Economies should learn from Elon Musk. He started by making saloon cars for well-heeled drivers. In building about 50,000 of them by 2017, he figured out how to make cheaper mid-range cars, which are now the most popular electric vehicles in the US. The Tesla Model 3’s cost curve closely follows that of the Model T Ford a century earlier.
Frontier, a consortium of blue-chip firms, is trying to do the same with carbon removal systems. These technologies will suck excess CO₂ out of the atmosphere using giant fans or chemical filters and store it out of harm’s way. This may eventually be a useful tool to help us stick within our global carbon budget but prices need to come way down. Frontier, which counts Microsoft, McKinsey and Stripe among its members, sometimes spends in excess of $2,000 per ton of permanent carbon removal. The goal is to drive demand up, make learning faster and send prices to $100 per ton.
As technologies become cheaper and more prevalent, they bring huge economic rewards. For governments, this presents an opportunity. What could actively nurture them down the learning curve? Do we have to rely on long-term thinking entrepreneurs? Or can policy complement these efforts?
At the turn of the century, the German government introduced incentives to drive the uptake of solar power. The huge demand stimulus ended up making solar panels cheap for all of us — today it is the cheapest form of electricity in history.
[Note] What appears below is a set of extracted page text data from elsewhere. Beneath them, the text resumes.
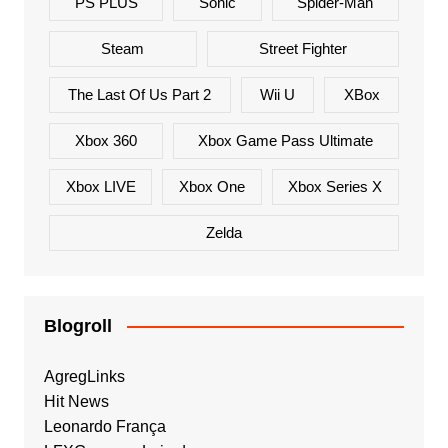
PS PLUS
Sonic
Spider-Man
Steam
Street Fighter
The Last Of Us Part 2
Wii U
XBox
Xbox 360
Xbox Game Pass Ultimate
Xbox LIVE
Xbox One
Xbox Series X
Zelda
Blogroll
AgregLinks
Hit News
Leonardo França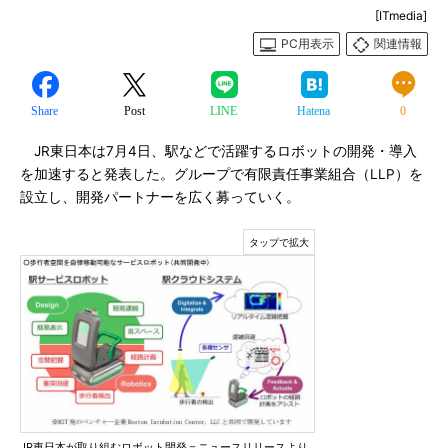
[ITmedia]
PC用表示
関連情報
Share
Post
LINE
Hatena
0
JR東日本は7月4日、駅などで活躍するロボットの開発・導入
を加速すると発表した。グループで有限責任事業組合（LLP）を
設立し、開発パートナーを広く募っていく。
JR東日本が取り組むロボット開発＝ニュースリリースより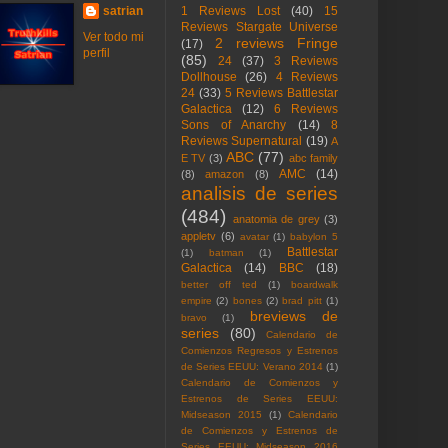
satrian
1 Reviews Lost
(40)
15
Reviews Stargate Universe
Ver todo mi
2 reviews Fringe
(17)
perfil
(85)
24
(37)
3 Reviews
Dollhouse
(26)
4 Reviews
24
(33)
5 Reviews Battlestar
Galactica
(12)
6 Reviews
Sons of Anarchy
(14)
8
Reviews Supernatural
(19)
A
ABC
(77)
E TV
(3)
abc family
AMC
(14)
(8)
amazon
(8)
analisis de series
(484)
anatomia de grey
(3)
appletv
(6)
avatar
(1)
babylon 5
Battlestar
(1)
batman
(1)
Galactica
(14)
BBC
(18)
better off ted
(1)
boardwalk
empire
(2)
bones
(2)
brad pitt
(1)
breviews de
bravo
(1)
series
(80)
Calendario de
Comienzos Regresos y Estrenos
de Series EEUU: Verano 2014
(1)
Calendario de Comienzos y
Estrenos de Series EEUU:
Midseason 2015
(1)
Calendario
de Comienzos y Estrenos de
Series EEUU: Midseason 2016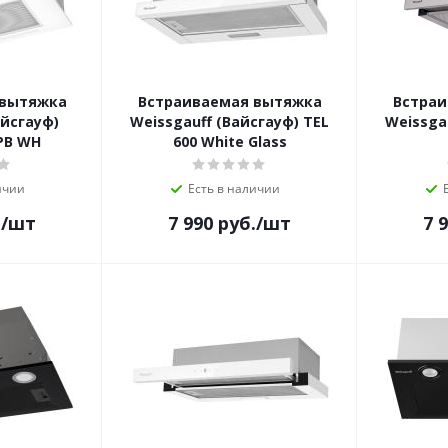
 вытяжка
Встраиваемая вытяжка
Встраи
айсгауф)
Weissgauff (Вайсгауф) TEL
Weissga
 PB WH
600 White Glass
ичии
Есть в наличии
.
/шт
7 990
руб.
/шт
7 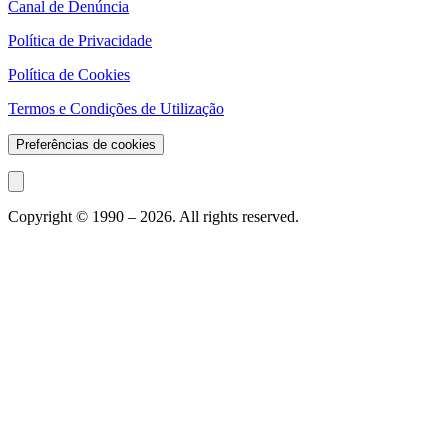
Canal de Denúncia
Política de Privacidade
Política de Cookies
Termos e Condições de Utilização
Preferências de cookies
Copyright © 1990 –
2026
. All rights reserved.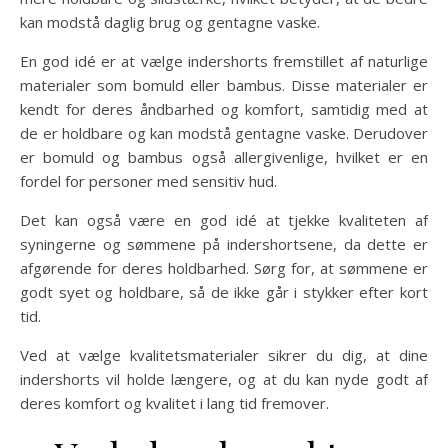
kan modstå daglig brug og gentagne vaske.
En god idé er at vælge indershorts fremstillet af naturlige
materialer som bomuld eller bambus. Disse materialer er
kendt for deres åndbarhed og komfort, samtidig med at
de er holdbare og kan modstå gentagne vaske. Derudover
er bomuld og bambus også allergivenlige, hvilket er en
fordel for personer med sensitiv hud.
Det kan også være en god idé at tjekke kvaliteten af
syningerne og sømmene på indershortsene, da dette er
afgørende for deres holdbarhed. Sørg for, at sømmene er
godt syet og holdbare, så de ikke går i stykker efter kort
tid.
Ved at vælge kvalitetsmaterialer sikrer du dig, at dine
indershorts vil holde længere, og at du kan nyde godt af
deres komfort og kvalitet i lang tid fremover.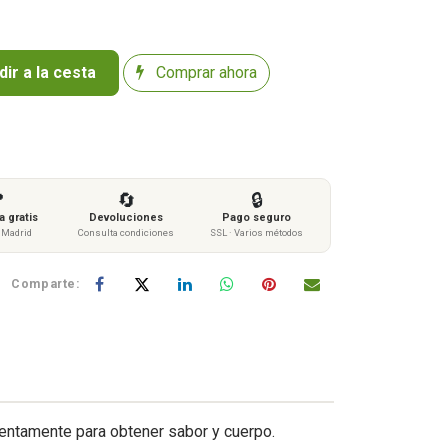
ir a la cesta
Comprar ahora

🔄
🔒
 gratis
Devoluciones
Pago seguro
s Madrid
Consulta condiciones
SSL · Varios métodos
Comparte:
lentamente para obtener sabor y cuerpo.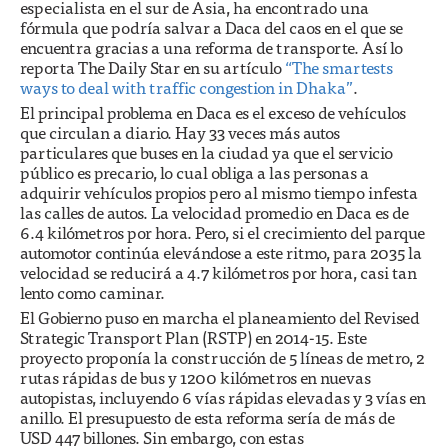
especialista en el sur de Asia, ha encontrado una
fórmula que podría salvar a Daca del caos en el que se
encuentra gracias a una reforma de transporte. Así lo
reporta The Daily Star en su artículo
“The smartests
ways to deal with traffic congestion in Dhaka”
.
El principal problema en Daca es el exceso de vehículos
que circulan a diario. Hay 33 veces más autos
particulares que buses en la ciudad ya que el servicio
público es precario, lo cual obliga a las personas a
adquirir vehículos propios pero al mismo tiempo infesta
las calles de autos. La velocidad promedio en Daca es de
6.4 kilómetros por hora. Pero, si el crecimiento del parque
automotor continúa elevándose a este ritmo, para 2035 la
velocidad se reducirá a 4.7 kilómetros por hora, casi tan
lento como caminar.
El Gobierno puso en marcha el planeamiento del Revised
Strategic Transport Plan (RSTP) en 2014-15. Este
proyecto proponía la construcción de 5 líneas de metro, 2
rutas rápidas de bus y 1200 kilómetros en nuevas
autopistas, incluyendo 6 vías rápidas elevadas y 3 vías en
anillo. El presupuesto de esta reforma sería de más de
USD 447 billones. Sin embargo, con estas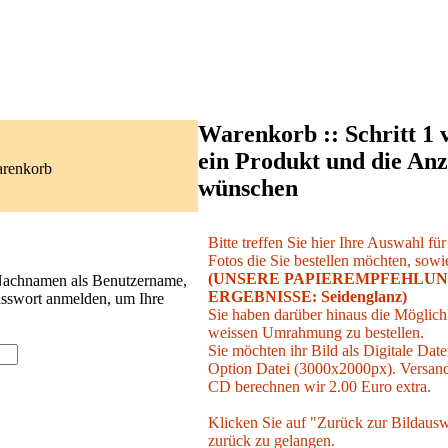
Warenkorb :: Schritt 1 
ein Produkt und die Anz
arenkorb
wünschen
Bitte treffen Sie hier Ihre Auswahl fü
Fotos die Sie bestellen möchten, sowie
(UNSERE PAPIEREMPFEHLUN
 Nachnamen als Benutzername,
ERGEBNISSE: Seidenglanz)
asswort anmelden, um Ihre
Sie haben darüber hinaus die Möglichk
weissen Umrahmung zu bestellen.
Sie möchten ihr Bild als Digitale Date
Option Datei (3000x2000px). Versand 
CD berechnen wir 2.00 Euro extra.
Klicken Sie auf "Zurück zur Bildausw
zurück zu gelangen.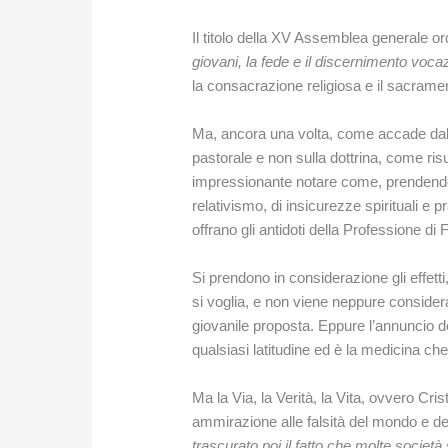
Il titolo della XV Assemblea generale or
giovani, la fede e il discernimento voca
la consacrazione religiosa e il sacrame
Ma, ancora una volta, come accade dal Con
pastorale e non sulla dottrina, come ri
impressionante notare come, prendendo at
relativismo, di insicurezze spirituali e 
offrano gli antidoti della Professione di 
Si prendono in considerazione gli effett
si voglia, e non viene neppure considera
giovanile proposta. Eppure l’annuncio della
qualsiasi latitudine ed è la medicina ch
Ma la Via, la Verità, la Vita, ovvero Cr
ammirazione alle falsità del mondo e del
trascurato poi il fatto che molte società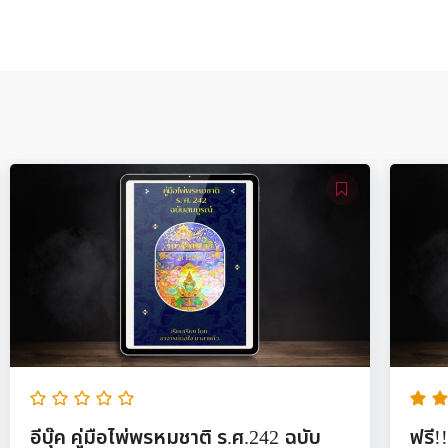
5.00
(6)
าติ ร.ศ.242 ฉบับ
ฟรี!! อีบุ๊ค คู่มือไพ่ออราเคิล ชุ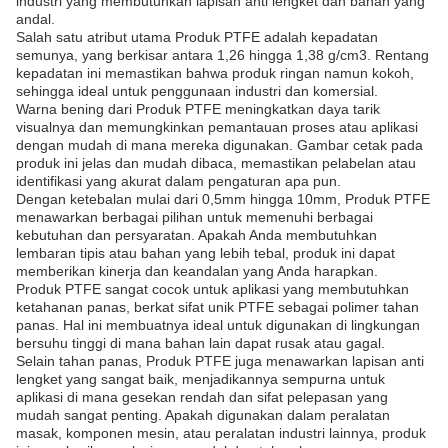
industri yang membutuhkan lapisan anti lengket dan bahan yang
andal.
Salah satu atribut utama Produk PTFE adalah kepadatan
semunya, yang berkisar antara 1,26 hingga 1,38 g/cm3. Rentang
kepadatan ini memastikan bahwa produk ringan namun kokoh,
sehingga ideal untuk penggunaan industri dan komersial.
Warna bening dari Produk PTFE meningkatkan daya tarik
visualnya dan memungkinkan pemantauan proses atau aplikasi
dengan mudah di mana mereka digunakan. Gambar cetak pada
produk ini jelas dan mudah dibaca, memastikan pelabelan atau
identifikasi yang akurat dalam pengaturan apa pun.
Dengan ketebalan mulai dari 0,5mm hingga 10mm, Produk PTFE
menawarkan berbagai pilihan untuk memenuhi berbagai
kebutuhan dan persyaratan. Apakah Anda membutuhkan
lembaran tipis atau bahan yang lebih tebal, produk ini dapat
memberikan kinerja dan keandalan yang Anda harapkan.
Produk PTFE sangat cocok untuk aplikasi yang membutuhkan
ketahanan panas, berkat sifat unik PTFE sebagai polimer tahan
panas. Hal ini membuatnya ideal untuk digunakan di lingkungan
bersuhu tinggi di mana bahan lain dapat rusak atau gagal.
Selain tahan panas, Produk PTFE juga menawarkan lapisan anti
lengket yang sangat baik, menjadikannya sempurna untuk
aplikasi di mana gesekan rendah dan sifat pelepasan yang
mudah sangat penting. Apakah digunakan dalam peralatan
masak, komponen mesin, atau peralatan industri lainnya, produk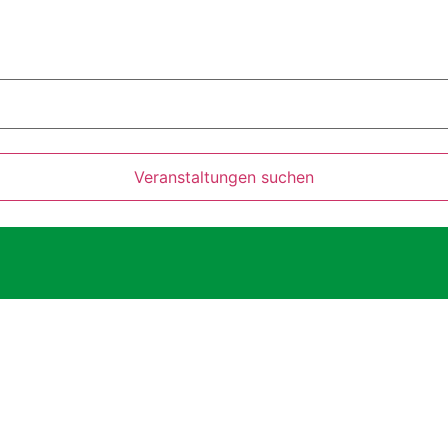
- UND
ZENTRUM
TADT
Veranstaltungen suchen
sheimer Busch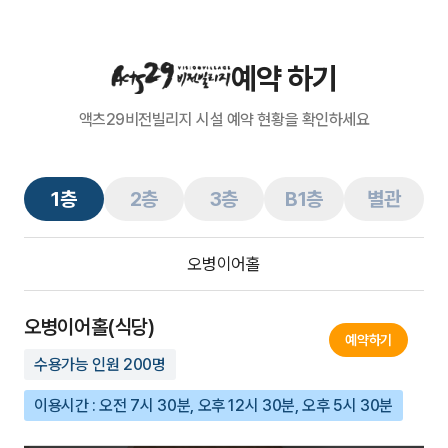
예약 하기
액츠29비전빌리지 시설 예약 현황을 확인하세요
1층
2층
3층
B1층
별관
오병이어홀
오병이어홀(식당)
예약하기
수용가능 인원
200
명
이용시간 : 오전 7시 30분, 오후 12시 30분, 오후 5시 30분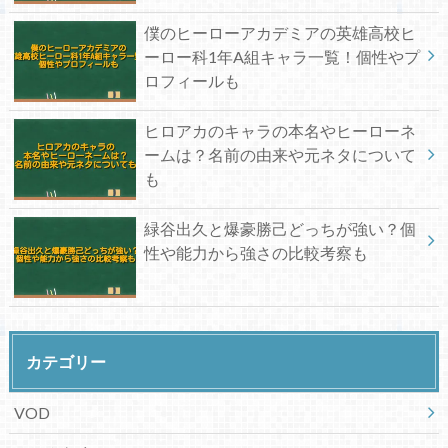
僕のヒーローアカデミアの英雄高校ヒ
ーロー科1年A組キャラ一覧！個性やプ
ロフィールも
ヒロアカのキャラの本名やヒーローネ
ームは？名前の由来や元ネタについて
も
緑谷出久と爆豪勝己どっちが強い？個
性や能力から強さの比較考察も
カテゴリー
VOD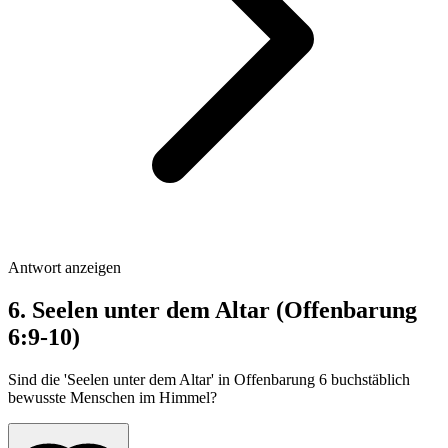
Antwort anzeigen
6. Seelen unter dem Altar (Offenbarung
6:9-10)
Sind die 'Seelen unter dem Altar' in Offenbarung 6 buchstäblich
bewusste Menschen im Himmel?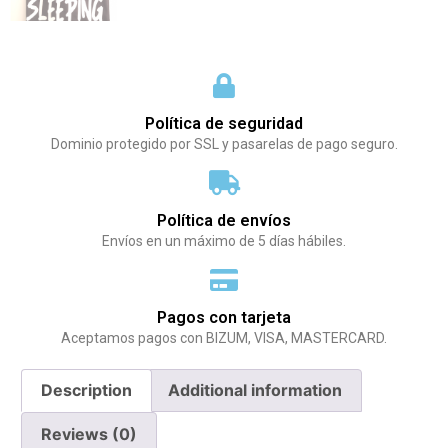
Política de seguridad
Dominio protegido por SSL y pasarelas de pago seguro.
Política de envíos
Envíos en un máximo de 5 días hábiles.
Pagos con tarjeta
Aceptamos pagos con BIZUM, VISA, MASTERCARD.
Description
Additional information
Reviews (0)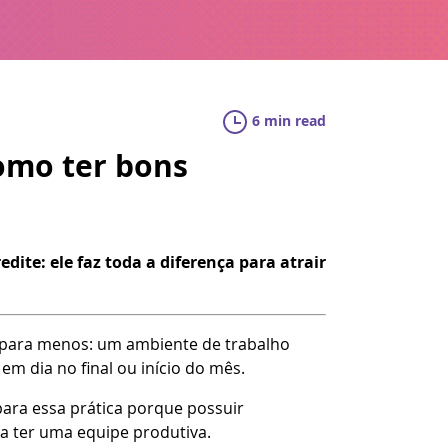
6 min read
como ter bons
ite: ele faz toda a diferença para atrair
é para menos: um ambiente de trabalho
em dia no final ou início do mês.
para essa prática porque possuir
 a ter uma equipe produtiva.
Policies that ensure demand for promising technologies today so we can get them cheaply at scale tomorrow are crucial. Appropriate interventions can range from incentives for buyers to purchase mandates, to investment in infrastructure or experimentation. Joe Biden’s invocation of the Defense Production Act, which could include the US government becoming a buyer of first resort for needed technologies, may be such a trigger. Guaranteed markets help foster entirely new industries, which deliver their own economic benefits.
Of course, such approaches are not without risk. Politicians may bet on the wrong technologies or favour cronies. But diligent application of good practice — reliance on scientific expertise as well as the technological domains where investors are taking risks — could keep poor behaviour in check. Applied thoughtfully, it can bring the future forward.